The Credit Union submitted a letter of intent to occupy space on the first floor to the MIT Real Estate Office, said Phillip J. Walsh, director of the Campus Activities Complex. While no dates have been set since legal processes must still be completed, the project will most likely move forward. The Credit Union branch would occupy about 60 percent of the existing game room facility, Walsh said. The bank is currently working with architects.
According to Walsh, activity in the game room has been decreasing for a number of years, even after the games were moved from their previous location in the basement to the first floor of the Student Center. At the same time, the vendor who provides the games has indicated his intention to “slowly move out of the business,” Walsh said.
The current plan is to maintain a smaller game room with the most popular and profitable games, including Dance Dance Revolution. The space will also continue to maintain seating, Walsh said.
“The Credit Union has missed being on campus, and the campus has missed us,” Credit Union CEO Brian W. Ducharme said. The Credit Union moved from Building E19 to its current Technology Square location in July 2004.
According to Ducharme, the Credit Union will maintain its office in Tech Square. The concept of the Student Center branch will be progressive, with “more sophisticated machines, not the traditional teller line.” He said that he hopes this will better meet the community’s needs. The new branch will continue the Credit Union’s no cash model.
Walsh said that he feels this arrangement will be good for students who will have more choices in banking services with both Bank of America and Credit Union branches in the Student Center.
Undergraduate Association President Andrew T. Lukmann ’07 plans to send out a statement in the coming weeks about the possible game room changes to gauge student reactions.
Reading room opens this week
The reading room, located on the fifth floor of the Student Center, will be open for freshmen tours on Thursday and for the Student Center Open House on Friday. Students will be able to use the 24-hour-access space starting this week.
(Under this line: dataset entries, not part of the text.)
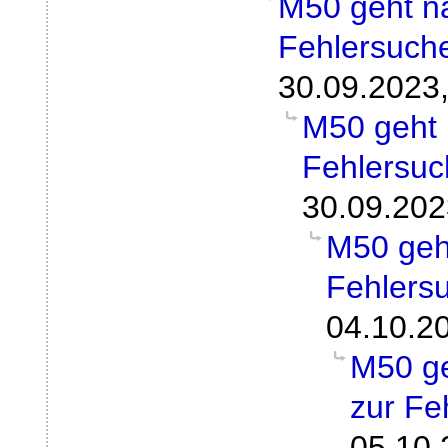
M50 geht na
Fehlersuch
30.09.2023,
M50 geht 
Fehlersu
30.09.202
M50 geht
Fehlers
04.10.2
M50 ge
zur Fe
05.10.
The free lockers to be located near the entrance of the room for convenient storage still need to be inserted, Walsh said. The CAC is also considering adding art to the room.
“I am very pleased with the reading room,” Lukmann said, noting in particular how much brighter the room is now. One goal of the renovation was to provide better lighting.
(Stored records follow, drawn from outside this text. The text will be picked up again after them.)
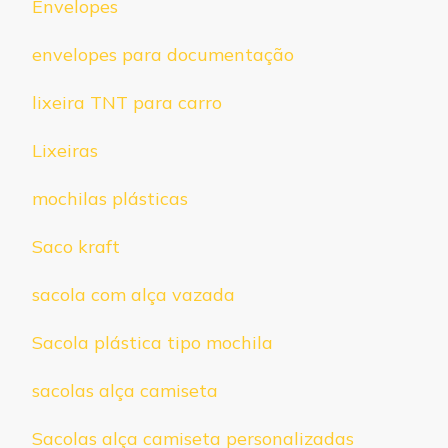
Envelopes
envelopes para documentação
lixeira TNT para carro
Lixeiras
mochilas plásticas
Saco kraft
sacola com alça vazada
Sacola plástica tipo mochila
sacolas alça camiseta
Sacolas alça camiseta personalizadas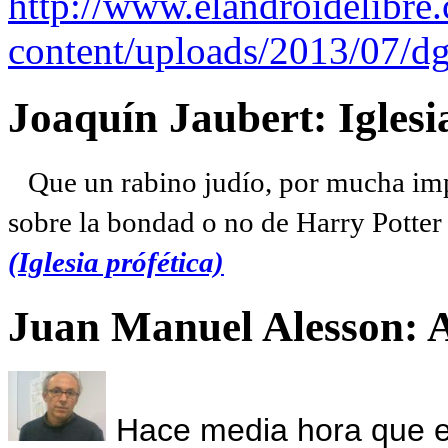
http://www.elandroidelibre
content/uploads/2013/07/dg
Joaquín Jaubert: Iglesi
Que un rabino judío, por mucha imp
sobre la bondad o no de Harry Potter l
(Iglesia prófética)
Juan Manuel Alesson: 
Hace media hora que el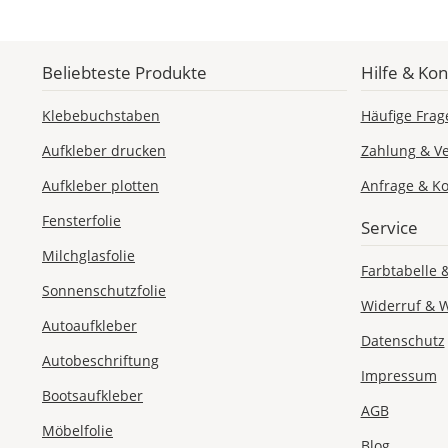
Beliebteste Produkte
Hilfe & Kon
Klebebuchstaben
Häufige Frag
Aufkleber drucken
Zahlung & V
Aufkleber plotten
Anfrage & Ko
Fensterfolie
Service
Milchglasfolie
Farbtabelle 
Sonnenschutzfolie
Widerruf & 
Autoaufkleber
Datenschutz
Autobeschriftung
Impressum
Bootsaufkleber
AGB
Möbelfolie
Blog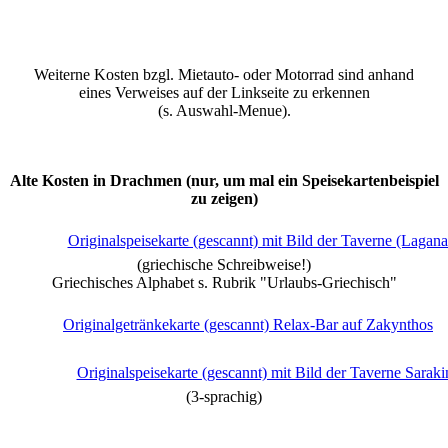
Weiterne Kosten bzgl. Mietauto- oder Motorrad sind anhand
eines Verweises auf der Linkseite zu erkennen
(s. Auswahl-Menue).
Alte Kosten in Drachmen
(nur, um mal ein Speisekartenbeispiel
zu zeigen)
Originalspeisekarte (gescannt) mit Bild der Taverne (Lagana
(griechische Schreibweise!)
Griechisches Alphabet s. Rubrik "Urlaubs-Griechisch"
Originalgetränkekarte (gescannt) Relax-Bar auf Zakynthos
Originalspeisekarte (gescannt) mit Bild der Taverne Saraki
(3-sprachig)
“The blinds were removed and changed, so there is more natural light coming in.”
The renovations divided the room into three different study environments: a lounge, an individual study area, and a group study area. The majority of the space was reserved for individual study, with tables that can be converted into desks with carrels.
Seven work rooms make up the new group study space and include LCD panels and white boards for presentations.
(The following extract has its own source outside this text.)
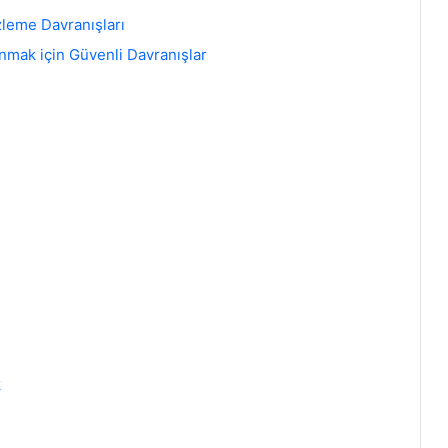
zleme Davranışları
nmak için Güvenli Davranışlar
k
The architectural plans by Signer Harris Architects were finalized in late April with a final review by the CAC Advisory Board, as reported by The Tech in June. The approved budget total for the project is slightly below $1.2 million. In all, the renovation took approximately eight weeks on what was a 12-week project, said Walsh.
A ceremony celebration the completion of the renovation will be held during the second week of September.
Lounge to feature student art
The student lounge along the Infinite Corridor will also be opening within the next two weeks. To celebrate the completion of the space, recently named the Community Lounge, another ceremony is planned for the middle of September, a few days after the ceremony for the reading room.
The CAC and the UA have plans to bring together a committee of interested students to attract student artists, Lukmann said. “We’re certainly not planning to leave it that blank.” The group will likely be brought together in late September or early October, Walsh said.
Whether the exhibits will be permanent or rotating will need to be decided by the student committee. This committee may be the same group that will work on the renovation of Pritchett Dining Hall, which the CAC would also like to add art to, according to Lukmann.
“The dollar bill will be immortalized in the glass,” Walsh said. At this point, there will be no etchings in the glass. Instead, a translucent film will be placed inside the two panels of glass, one with the image of the dollar bill and the other with the history of the mural. This setup will “recognize our history and also recognize our progress.”
The original artist of the mural also provided documents and plans of the original mural design that Walsh hopes to put up online “so we don’t lose that part of history.”
Additionally, detailed reproductions of the Dollar Bill Mural may be placed in the MIT museum as well as the Student Center.
The lounge will also include a plaque for the Class of 2005, whose class gift was used to buy furniture for the lounge.